[Records contained in a dataset]
-=-=-=-=-

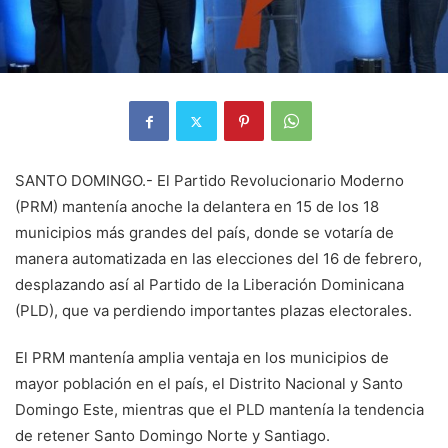
SANTO DOMINGO.- El Partido Revolucionario Moderno
(PRM) mantenía anoche la delantera en 15 de los 18
municipios más grandes del país, donde se votaría de
manera automatizada en las elecciones del 16 de febrero,
desplazando así al Partido de la Liberación Dominicana
(PLD), que va perdiendo importantes plazas electorales.
El PRM mantenía amplia ventaja en los municipios de
mayor población en el país, el Distrito Nacional y Santo
Domingo Este, mientras que el PLD mantenía la tendencia
de retener Santo Domingo Norte y Santiago.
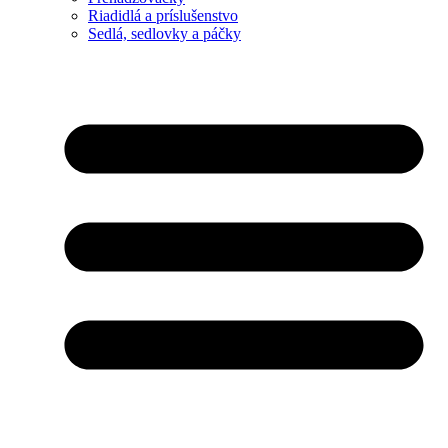
Riadidlá a príslušenstvo
Sedlá, sedlovky a páčky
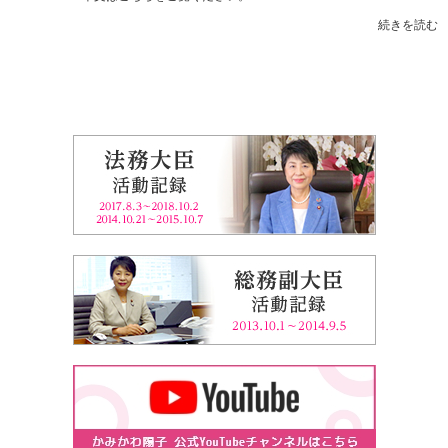
続きを読む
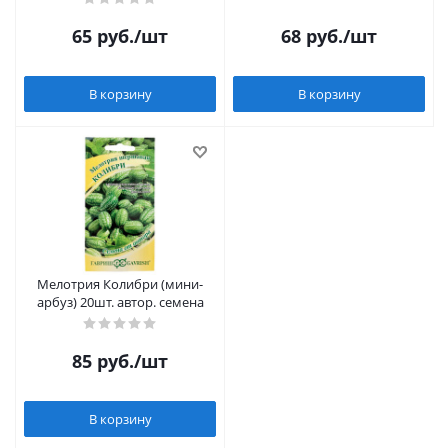
65
руб.
/шт
68
руб.
/шт
В корзину
В корзину
Мелотрия Колибри (мини-
арбуз) 20шт. автор. семена
85
руб.
/шт
В корзину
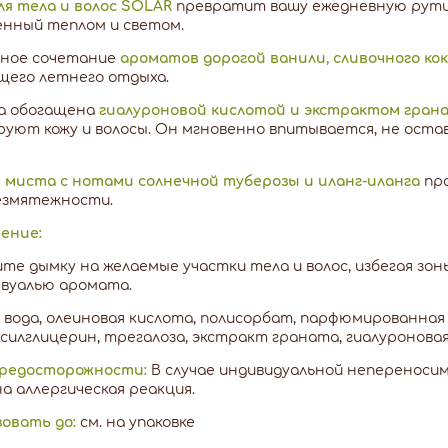
ля тела и волос SOLAR
превратит вашу ежедневную рути
енный теплом и светом.
ьное сочетание
ароматов дорогой ванили, сливочного кок
щего летнего отдыха.
а обогащена
гиалуроновой кислотой и экстрактом гран
уют кожу и волосы. Он мгновенно впитывается, не ост
 миста с нотами солнечной туберозы и иланг-иланга
про
езмятежности.
ение:
те дымку на желаемые участки тела и волос, избегая зоны
 вуалью аромата.
:
вода, олеиновая кислота, полисорбат, парфюмированная в
силглицерин, трегалоза, экстракт граната, гиалуроновая
редосторожности:
В случае индивидуальной непереноси
а аллергическая реакция.
зовать до:
см. на упаковке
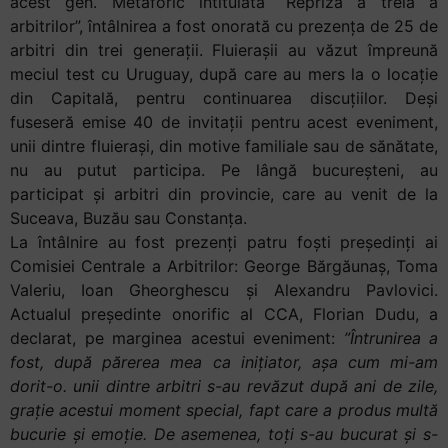
acest gen. Metaforic intitulată ”Repriza a treia a
arbitrilor”, întâlnirea a fost onorată cu prezența de 25 de
arbitri din trei generații. Fluierașii au văzut împreună
meciul test cu Uruguay, după care au mers la o locație
din Capitală, pentru continuarea discuțiilor. Deși
fuseseră emise 40 de invitații pentru acest eveniment,
unii dintre fluierași, din motive familiale sau de sănătate,
nu au putut participa. Pe lângă bucureșteni, au
participat și arbitri din provincie, care au venit de la
Suceava, Buzău sau Constanța.
La întâlnire au fost prezenți patru foști președinți ai
Comisiei Centrale a Arbitrilor: George Bărgăunaș, Toma
Valeriu, Ioan Gheorghescu și Alexandru Pavlovici.
Actualul președinte onorific al CCA, Florian Dudu, a
declarat, pe marginea acestui eveniment:
”Întrunirea a
fost, după părerea mea ca inițiator, așa cum mi-am
dorit-o. unii dintre arbitri s-au revăzut după ani de zile,
grație acestui moment special, fapt care a produs multă
bucurie și emoție. De asemenea, toți s-au bucurat și s-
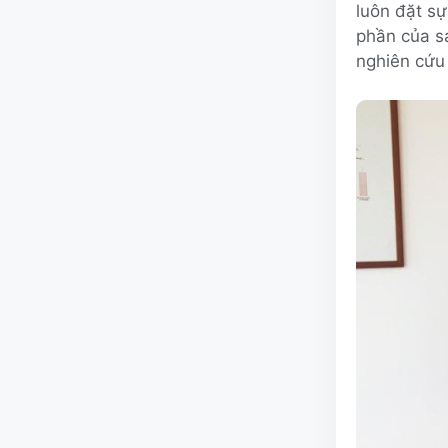
luôn đặt sự
phần của sả
nghiên cứu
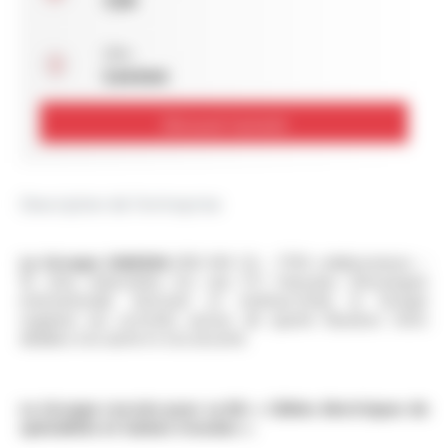
Lieu :
Lezoux
Découvrir l'activité
Description de l'entreprise
Le Groupe OMERIN
(300 M€ CA – 1700 collaborateurs –
16 sites industriels) est une ETI française d'envergure
internationale. Innovant et multisectoriel, le Groupe
organise ses activités autour de quatre Business Units
dédiées à la santé et à la sécurité.
Le Groupe recrute pour sa BU « Câbles électriques de
spécialités et Gaines tressées ».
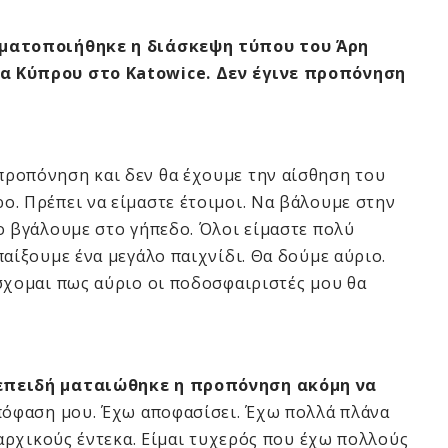
γματοποιήθηκε η διάσκεψη τύπου του Άρη
α Κύπρου στο Κatowice. Δεν έγινε προπόνηση
προπόνηση και δεν θα έχουμε την αίσθηση του
. Πρέπει να είμαστε έτοιμοι. Να βάλουμε στην
ο βγάλουμε στο γήπεδο. Όλοι είμαστε πολύ
αίξουμε ένα μεγάλο παιχνίδι. Θα δούμε αύριο.
σχομαι πως αύριο οι ποδοσφαιριστές μου θα
 επειδή ματαιώθηκε η προπόνηση ακόμη να
απόφαση μου. Έχω αποφασίσει. Έχω πολλά πλάνα
 αρχικούς έντεκα. Είμαι τυχερός που έχω πολλούς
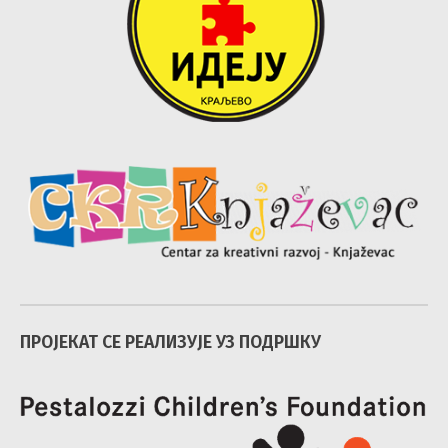
ПРОЈЕКАТ СЕ РЕАЛИЗУЈЕ УЗ ПОДРШКУ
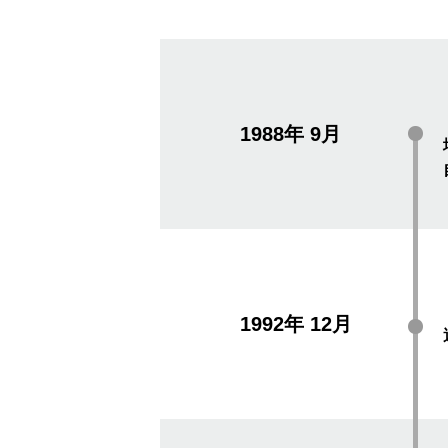
1988年
9月
1992年
12月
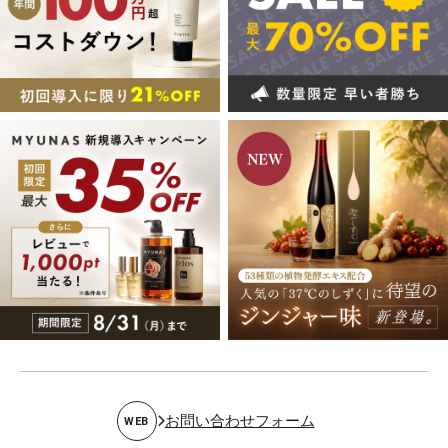
お問い合わせフォーム
WEB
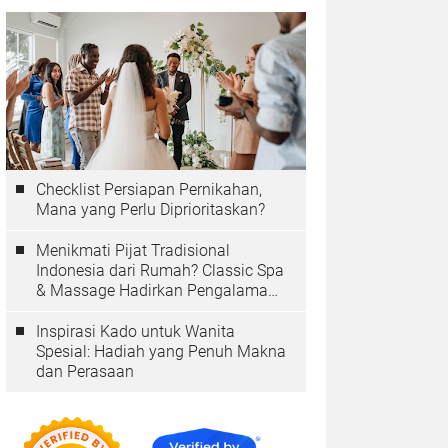
Checklist Persiapan Pernikahan,
Mana yang Perlu Diprioritaskan?
Menikmati Pijat Tradisional
Indonesia dari Rumah? Classic Spa
& Massage Hadirkan Pengalaman
Autentik
Inspirasi Kado untuk Wanita
Spesial: Hadiah yang Penuh Makna
dan Perasaan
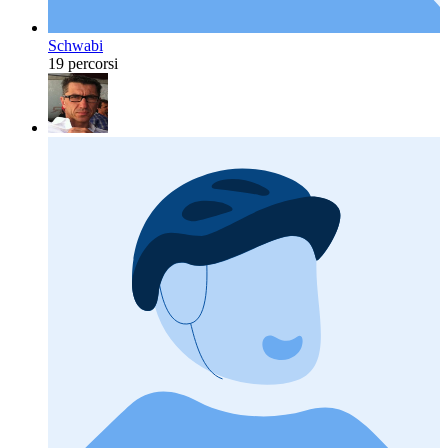
Schwabi
19 percorsi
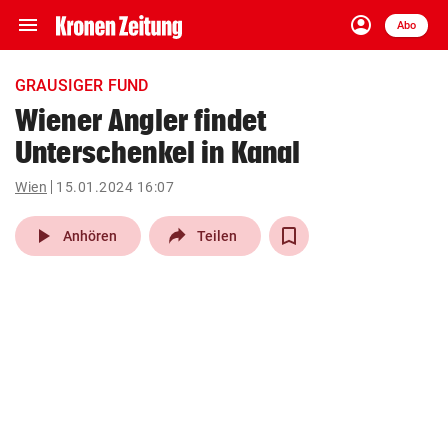
menu
account_circle
Navigation
Anmelden
Abo
close
Schließen
ein-/ausklappen
GRAUSIGER FUND
Abonnieren
Wiener Angler findet
Unterschenkel in Kanal
account_circle
arrow_right
Anmelden
Wien
15.01.2024 16:07
pin_drop
arrow_right
Bundesland auswäh
Wien
play_arrow
Anhören
Teilen
bookmark
Merkliste
Suchbegriff
search
eingeben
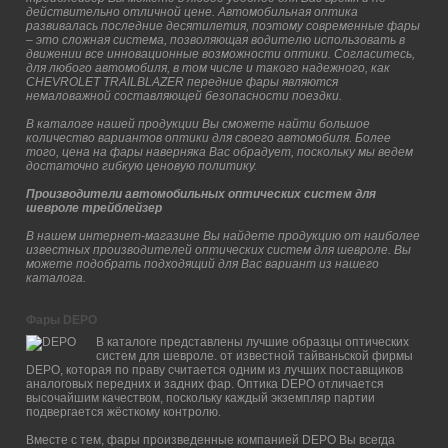
действительно отличной цене. Автомобильная оптика
развивалась последние десятилетия, поэтому современные фары
– это сложная система, позволяющая водителю использовать в
движении все инновационные возможности оптики. Согласитесь,
для любого автомобиля, в том числе и такого надежного, как
CHEVROLET TRAILBLAZER передние фары являются
немаловажной составляющей безопасности поездки.
В каталоге нашей продукции Вы сможете найти большое
количество вариантов оптики для своего автомобиля. Более
того, цена на фары наверняка Вас обрадует, поскольку мы ведем
достаточно гибкую ценовую политику.
Производители автомобильных оптических систем для
шевроле трейблейзер
В нашем интернет-магазине Вы найдете продукцию от наиболее
известных производителей оптических систем для шевроле. Вы
можете подобрать подходящий для Вас вариант из нашего
каталога.
Фары DEPO
В каталоге представлены лучшие образцы оптических
систем для шевроле. от известной тайваньской фирмы
DEPO, которая по праву считается одним из лучших поставщиков
аналоговых передних и задних фар. Оптика DEPO отличается
высочайшим качеством, поскольку каждый экземпляр партии
подвергается жёсткому контролю.
Вместе с тем, фары произведенные компанией DEPO Вы всегда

-=-=-=-=-

■ **DIRECTIONS**
Give a count of the lines above that include the word "mantenía", and add nothing to it.

■ **RESPONSE BELOW**
3